POST your input parameters to the model's REST endpoint (shown in the API tab of this playground) with your WaveSpeedAI API key in the Authorization header. Submission returns a prediction ID; poll the prediction endpoint until status flips to "completed", then read the output URL from the result. The playground generates a ready-to-paste code sample in Python, JavaScript, or cURL for whatever inputs you've set. Full request/response shape is documented at https://wavespeed.ai/docs/docs-api/nvidia/nvidia-nemotron-3-nano-omni-vision.

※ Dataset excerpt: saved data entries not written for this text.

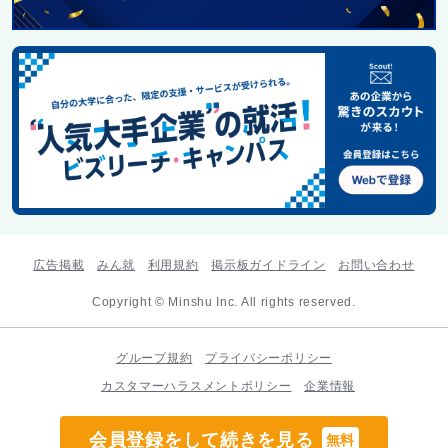
広告掲載
みん就
利用規約
掲示板ガイドライン
お問い合わせ
Copyright © Minshu Inc. All rights reserved.
グループ規約
プライバシーポリシー
カスタマーハラスメントポリシー
企業情報
会員登録をして続きを見る
無料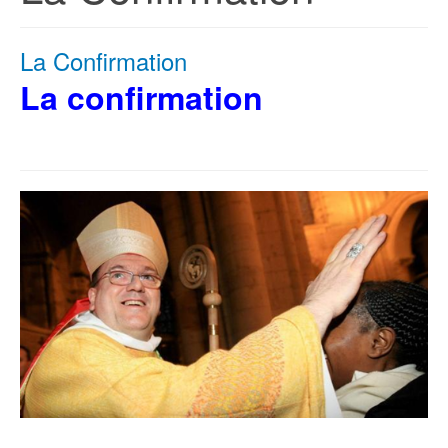
La Confirmation
La confirmation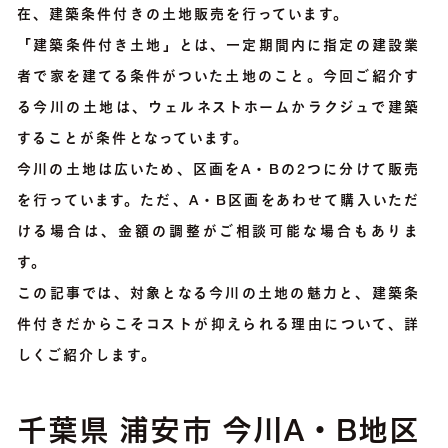
在、建築条件付きの土地販売を行っています。
「建築条件付き土地」とは、一定期間内に指定の建設業
者で家を建てる条件がついた土地のこと。今回ご紹介す
る今川の土地は、ウェルネストホームかラクジュで建築
することが条件となっています。
今川の土地は広いため、区画をA・Bの2つに分けて販売
を行っています。ただ、A・B区画をあわせて購入いただ
ける場合は、金額の調整がご相談可能な場合もありま
す。
この記事では、対象となる今川の土地の魅力と、建築条
件付きだからこそコストが抑えられる理由について、詳
しくご紹介します。
千葉県 浦安市 今川A・B地区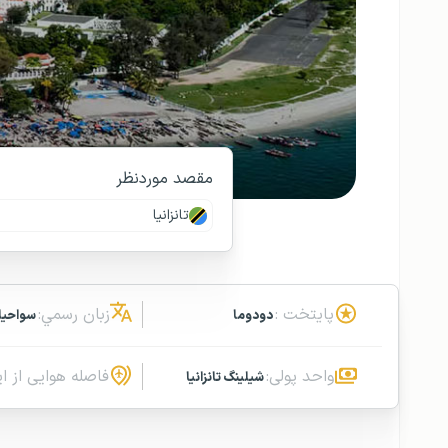
مقصد موردنظر
تانزانیا
پایتخت :
زبان رسمي:
دودوما
سواحیل
واحد پولی:
فاصله هوایی از ای
شیلینگ تانزانیا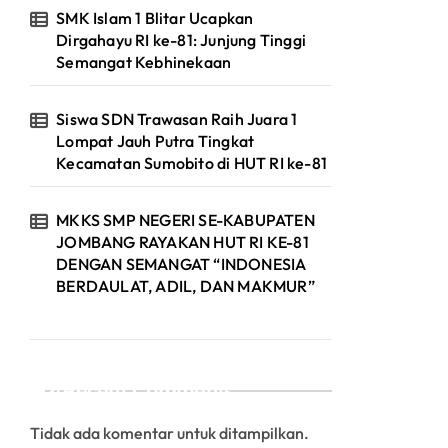
SMK Islam 1 Blitar Ucapkan
Dirgahayu RI ke-81: Junjung Tinggi
Semangat Kebhinekaan
Siswa SDN Trawasan Raih Juara 1
Lompat Jauh Putra Tingkat
Kecamatan Sumobito di HUT RI ke-81
MKKS SMP NEGERI SE-KABUPATEN
JOMBANG RAYAKAN HUT RI KE-81
DENGAN SEMANGAT “INDONESIA
BERDAULAT, ADIL, DAN MAKMUR”
Recent Comments
Tidak ada komentar untuk ditampilkan.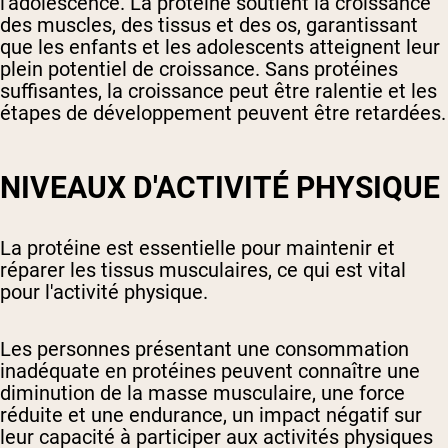
l'adolescence. La protéine soutient la croissance
des muscles, des tissus et des os, garantissant
que les enfants et les adolescents atteignent leur
plein potentiel de croissance. Sans protéines
suffisantes, la croissance peut être ralentie et les
étapes de développement peuvent être retardées.
NIVEAUX D'ACTIVITÉ PHYSIQUE
La protéine est essentielle pour maintenir et
réparer les tissus musculaires, ce qui est vital
pour l'activité physique.
Les personnes présentant une consommation
inadéquate en protéines peuvent connaître une
diminution de la masse musculaire, une force
réduite et une endurance, un impact négatif sur
leur capacité à participer aux activités physiques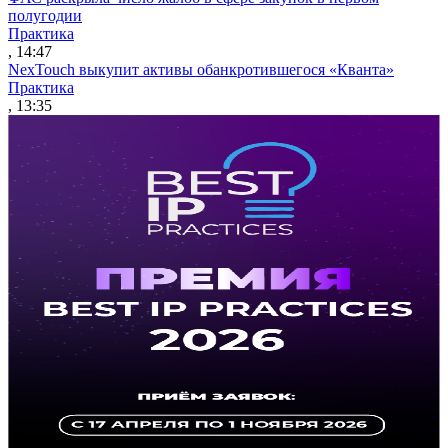
полугодии
Практика
, 14:47
NexTouch выкупит активы обанкротившегося «Кванта»
Практика
, 13:35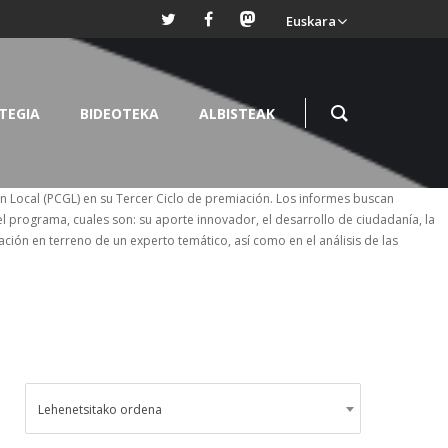
Euskara
TEGIA
BIDEOTEKA
ALBISTEAK
n Local (PCGL) en su Tercer Ciclo de premiación. Los informes buscan
l programa, cuales son: su aporte innovador, el desarrollo de ciudadanía, la
ación en terreno de un experto temático, así como en el análisis de las
Lehenetsitako ordena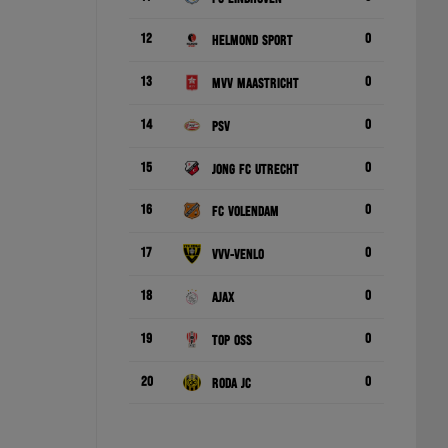
12
0
Helmond Sport
13
0
MVV Maastricht
14
0
PSV
15
0
Jong FC Utrecht
16
0
FC Volendam
17
0
VVV-Venlo
18
0
Ajax
19
0
TOP Oss
20
0
Roda JC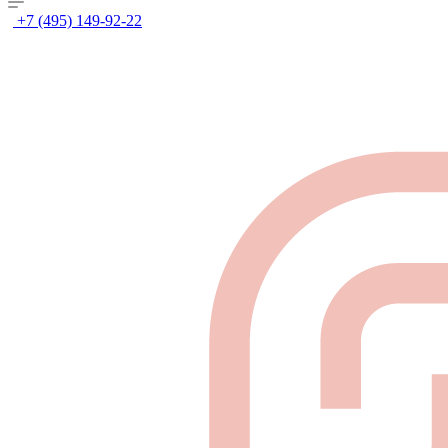
+7 (495) 149-92-22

Nemotron 3 Nano Omni Vision starts at $0.006 per run. That figure is the base price — the final charge scales with the parameters you set in the form (output size, length, count, references, or whatever knobs this model exposes), so a higher-quality or larger output costs more than a minimal one. The exact cost for your current input is shown live next to the Generate button before you submit, and the actual per-call charge is recorded on the prediction afterwards.
Key inputs: `prompt`, `image`, `enable_sync_mode`, `max_tokens`, `reasoning_mode`, `system_prompt`. The full JSON schema (types, defaults, allowed values) is rendered above the Generate button and mirrored in the API reference at https://wavespeed.ai/docs/docs-api/nvidia/nvidia-nemotron-3-nano-omni-vision.
Sign up for a free WaveSpeedAI account to claim starter credits, copy your API key from /accesskey, then call the endpoint shown in the API tab of the playground. The playground also auto-generates a code sample in Python, JavaScript, or cURL for the parameters you've set.
Commercial usage rights depend on the model's license, set by its provider (NVIDIA). The license summary appears on the model card above; see WaveSpeedAI's Terms of Service for platform-level conditions.